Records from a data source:
####
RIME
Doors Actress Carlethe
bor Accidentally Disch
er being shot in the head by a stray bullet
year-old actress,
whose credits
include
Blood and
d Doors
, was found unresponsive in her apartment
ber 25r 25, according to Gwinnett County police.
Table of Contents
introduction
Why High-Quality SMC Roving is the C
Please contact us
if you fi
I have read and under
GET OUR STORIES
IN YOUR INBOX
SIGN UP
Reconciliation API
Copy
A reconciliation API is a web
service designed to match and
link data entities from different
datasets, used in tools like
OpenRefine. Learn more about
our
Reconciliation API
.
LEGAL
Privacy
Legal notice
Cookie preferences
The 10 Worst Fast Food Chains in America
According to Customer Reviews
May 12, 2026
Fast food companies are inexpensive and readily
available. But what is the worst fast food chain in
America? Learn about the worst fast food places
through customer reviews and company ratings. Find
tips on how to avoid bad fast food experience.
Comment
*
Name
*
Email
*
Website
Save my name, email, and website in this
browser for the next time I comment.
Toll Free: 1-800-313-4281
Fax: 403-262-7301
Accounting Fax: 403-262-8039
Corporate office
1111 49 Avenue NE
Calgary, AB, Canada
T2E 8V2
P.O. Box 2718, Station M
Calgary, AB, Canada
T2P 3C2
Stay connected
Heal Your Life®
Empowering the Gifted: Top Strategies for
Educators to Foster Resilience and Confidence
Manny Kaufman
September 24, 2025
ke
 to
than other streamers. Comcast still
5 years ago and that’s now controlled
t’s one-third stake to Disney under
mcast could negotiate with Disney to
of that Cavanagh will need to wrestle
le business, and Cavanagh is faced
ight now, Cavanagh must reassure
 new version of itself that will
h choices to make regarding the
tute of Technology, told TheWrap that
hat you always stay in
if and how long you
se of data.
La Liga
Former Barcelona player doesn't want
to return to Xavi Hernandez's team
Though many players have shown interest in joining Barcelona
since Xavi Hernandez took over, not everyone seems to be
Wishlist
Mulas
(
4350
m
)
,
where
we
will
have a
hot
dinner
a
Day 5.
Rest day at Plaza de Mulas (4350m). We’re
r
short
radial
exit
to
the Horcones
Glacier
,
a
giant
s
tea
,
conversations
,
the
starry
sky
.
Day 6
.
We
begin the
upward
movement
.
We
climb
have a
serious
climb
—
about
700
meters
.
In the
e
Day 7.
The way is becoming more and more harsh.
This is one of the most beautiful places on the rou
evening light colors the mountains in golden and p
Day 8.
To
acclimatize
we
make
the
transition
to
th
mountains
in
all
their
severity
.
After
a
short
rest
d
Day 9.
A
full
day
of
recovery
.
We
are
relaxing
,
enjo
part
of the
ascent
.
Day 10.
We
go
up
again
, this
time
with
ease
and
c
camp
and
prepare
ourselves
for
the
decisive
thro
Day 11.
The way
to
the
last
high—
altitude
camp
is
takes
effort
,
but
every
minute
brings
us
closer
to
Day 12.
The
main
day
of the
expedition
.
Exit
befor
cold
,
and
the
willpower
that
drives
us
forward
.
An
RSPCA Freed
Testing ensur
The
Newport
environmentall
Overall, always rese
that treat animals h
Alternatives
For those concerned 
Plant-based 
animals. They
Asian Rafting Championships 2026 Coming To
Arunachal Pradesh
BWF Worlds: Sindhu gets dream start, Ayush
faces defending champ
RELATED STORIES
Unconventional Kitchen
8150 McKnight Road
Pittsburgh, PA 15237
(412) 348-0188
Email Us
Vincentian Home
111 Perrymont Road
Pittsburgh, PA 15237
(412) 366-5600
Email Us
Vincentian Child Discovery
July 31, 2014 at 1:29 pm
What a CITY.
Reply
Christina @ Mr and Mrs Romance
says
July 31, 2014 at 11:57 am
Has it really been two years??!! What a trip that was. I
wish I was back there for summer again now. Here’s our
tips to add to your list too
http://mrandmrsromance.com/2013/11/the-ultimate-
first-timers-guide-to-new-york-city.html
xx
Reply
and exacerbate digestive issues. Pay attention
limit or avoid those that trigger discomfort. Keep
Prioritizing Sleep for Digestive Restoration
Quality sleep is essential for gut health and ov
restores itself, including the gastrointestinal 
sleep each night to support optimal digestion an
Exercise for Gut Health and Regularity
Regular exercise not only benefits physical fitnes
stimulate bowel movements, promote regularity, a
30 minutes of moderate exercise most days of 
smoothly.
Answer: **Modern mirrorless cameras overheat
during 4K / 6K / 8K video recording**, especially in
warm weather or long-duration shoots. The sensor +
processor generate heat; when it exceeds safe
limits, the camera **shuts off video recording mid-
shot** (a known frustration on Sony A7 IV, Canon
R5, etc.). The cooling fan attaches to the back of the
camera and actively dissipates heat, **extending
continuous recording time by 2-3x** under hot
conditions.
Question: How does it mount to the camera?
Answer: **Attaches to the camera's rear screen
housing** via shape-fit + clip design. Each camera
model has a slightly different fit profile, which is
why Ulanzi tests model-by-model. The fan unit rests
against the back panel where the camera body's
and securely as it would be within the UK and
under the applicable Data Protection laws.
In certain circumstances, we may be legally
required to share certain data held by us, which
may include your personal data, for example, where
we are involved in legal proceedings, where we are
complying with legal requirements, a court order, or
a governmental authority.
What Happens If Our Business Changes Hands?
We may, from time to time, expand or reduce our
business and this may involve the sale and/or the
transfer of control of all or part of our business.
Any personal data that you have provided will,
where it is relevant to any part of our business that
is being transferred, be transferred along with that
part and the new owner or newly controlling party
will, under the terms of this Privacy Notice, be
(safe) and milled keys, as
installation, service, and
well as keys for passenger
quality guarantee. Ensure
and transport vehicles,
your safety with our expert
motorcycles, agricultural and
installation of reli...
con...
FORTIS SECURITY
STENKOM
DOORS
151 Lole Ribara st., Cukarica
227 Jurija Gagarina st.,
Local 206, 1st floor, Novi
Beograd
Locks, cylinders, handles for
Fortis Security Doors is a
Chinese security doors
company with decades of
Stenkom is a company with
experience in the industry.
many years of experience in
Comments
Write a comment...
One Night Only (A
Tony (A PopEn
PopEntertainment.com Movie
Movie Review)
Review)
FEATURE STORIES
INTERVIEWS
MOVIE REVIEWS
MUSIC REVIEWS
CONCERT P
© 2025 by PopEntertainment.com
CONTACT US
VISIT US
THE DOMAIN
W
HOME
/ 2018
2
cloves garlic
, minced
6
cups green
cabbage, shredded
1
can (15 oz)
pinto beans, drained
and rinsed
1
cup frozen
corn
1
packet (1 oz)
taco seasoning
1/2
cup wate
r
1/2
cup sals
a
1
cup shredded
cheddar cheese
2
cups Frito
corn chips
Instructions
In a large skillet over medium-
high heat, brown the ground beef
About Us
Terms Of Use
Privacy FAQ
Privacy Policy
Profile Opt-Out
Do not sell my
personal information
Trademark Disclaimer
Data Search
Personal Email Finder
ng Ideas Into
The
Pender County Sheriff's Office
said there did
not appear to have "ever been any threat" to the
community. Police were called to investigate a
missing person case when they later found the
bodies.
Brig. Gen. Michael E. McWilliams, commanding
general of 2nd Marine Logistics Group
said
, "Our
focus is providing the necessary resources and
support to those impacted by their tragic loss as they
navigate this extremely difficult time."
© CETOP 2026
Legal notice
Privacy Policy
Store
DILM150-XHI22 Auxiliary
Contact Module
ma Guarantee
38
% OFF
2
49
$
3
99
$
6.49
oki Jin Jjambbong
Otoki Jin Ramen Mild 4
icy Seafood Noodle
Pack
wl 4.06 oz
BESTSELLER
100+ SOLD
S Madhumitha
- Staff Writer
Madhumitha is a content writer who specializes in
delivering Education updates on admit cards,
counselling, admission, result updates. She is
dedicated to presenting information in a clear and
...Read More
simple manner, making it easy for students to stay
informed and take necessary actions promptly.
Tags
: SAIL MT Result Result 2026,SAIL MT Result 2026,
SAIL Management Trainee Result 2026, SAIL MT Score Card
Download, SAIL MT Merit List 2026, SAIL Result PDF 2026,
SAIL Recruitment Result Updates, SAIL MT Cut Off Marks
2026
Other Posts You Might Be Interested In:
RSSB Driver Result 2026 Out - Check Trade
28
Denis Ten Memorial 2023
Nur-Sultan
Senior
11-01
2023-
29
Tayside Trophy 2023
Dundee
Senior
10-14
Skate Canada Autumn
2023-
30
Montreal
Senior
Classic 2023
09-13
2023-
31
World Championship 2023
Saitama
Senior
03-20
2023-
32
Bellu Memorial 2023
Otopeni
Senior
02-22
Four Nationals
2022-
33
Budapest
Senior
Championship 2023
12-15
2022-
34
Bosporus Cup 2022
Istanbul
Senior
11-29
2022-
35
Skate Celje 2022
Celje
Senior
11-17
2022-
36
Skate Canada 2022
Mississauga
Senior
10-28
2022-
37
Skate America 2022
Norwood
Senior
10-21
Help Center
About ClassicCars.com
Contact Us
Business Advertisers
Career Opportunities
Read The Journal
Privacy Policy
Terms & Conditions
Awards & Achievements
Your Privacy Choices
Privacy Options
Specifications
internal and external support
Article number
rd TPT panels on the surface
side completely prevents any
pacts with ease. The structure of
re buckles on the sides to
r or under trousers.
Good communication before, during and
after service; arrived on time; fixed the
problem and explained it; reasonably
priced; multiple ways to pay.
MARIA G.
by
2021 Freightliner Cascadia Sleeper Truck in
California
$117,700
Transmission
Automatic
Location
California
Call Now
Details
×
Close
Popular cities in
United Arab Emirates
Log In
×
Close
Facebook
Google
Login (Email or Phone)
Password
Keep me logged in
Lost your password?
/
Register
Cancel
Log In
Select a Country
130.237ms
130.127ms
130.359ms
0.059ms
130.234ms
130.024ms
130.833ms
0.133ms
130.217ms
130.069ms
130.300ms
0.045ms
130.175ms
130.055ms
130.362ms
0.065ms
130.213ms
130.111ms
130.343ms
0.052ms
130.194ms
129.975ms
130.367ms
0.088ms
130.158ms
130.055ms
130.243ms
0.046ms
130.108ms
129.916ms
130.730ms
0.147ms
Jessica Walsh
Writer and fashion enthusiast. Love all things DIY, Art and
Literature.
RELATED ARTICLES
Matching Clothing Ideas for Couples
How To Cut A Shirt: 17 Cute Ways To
####
• **What you have to do**
Word for word, restate the lines above from the line containing "required to share" through the line containing "Instructions", with both included and nothing else.

• **Response area**
required to share certain data held by us, which
may include your personal data, for example, where
we are involved in legal proceedings, where we are
complying with legal requirements, a court order, or
a governmental authority.
What Happens If Our Business Changes Hands?
We may, from time to time, expand or reduce our
business and this may involve the sale and/or the
transfer of control of all or part of our business.
Any personal data that you have provided will,
where it is relevant to any part of our business that
is being transferred, be transferred along with that
part and the new owner or newly controlling party
will, under the terms of this Privacy Notice, be
(safe) and milled keys, as
installation, service, and
well as keys for passenger
quality guarantee. Ensure
and transport vehicles,
your safety with our expert
motorcycles, agricultural and
installation of reli...
con...
FORTIS SECURITY
STENKOM
DOORS
151 Lole Ribara st., Cukarica
227 Jurija Gagarina st.,
Local 206, 1st floor, Novi
Beograd
Locks, cylinders, handles for
Fortis Security Doors is a
Chinese security doors
company with decades of
Stenkom is a company with
experience in the industry.
many years of experience in
Comments
Write a comment...
One Night Only (A
Tony (A PopEn
PopEntertainment.com Movie
Movie Review)
Review)
FEATURE STORIES
INTERVIEWS
MOVIE REVIEWS
MUSIC REVIEWS
CONCERT P
© 2025 by PopEntertainment.com
CONTACT US
VISIT US
THE DOMAIN
W
HOME
/ 2018
2
cloves garlic
, minced
6
cups green
cabbage, shredded
1
can (15 oz)
pinto beans, drained
and rinsed
1
cup frozen
corn
1
packet (1 oz)
taco seasoning
1/2
cup wate
r
1/2
cup sals
a
1
cup shredded
cheddar cheese
2
cups Frito
corn chips
Instructions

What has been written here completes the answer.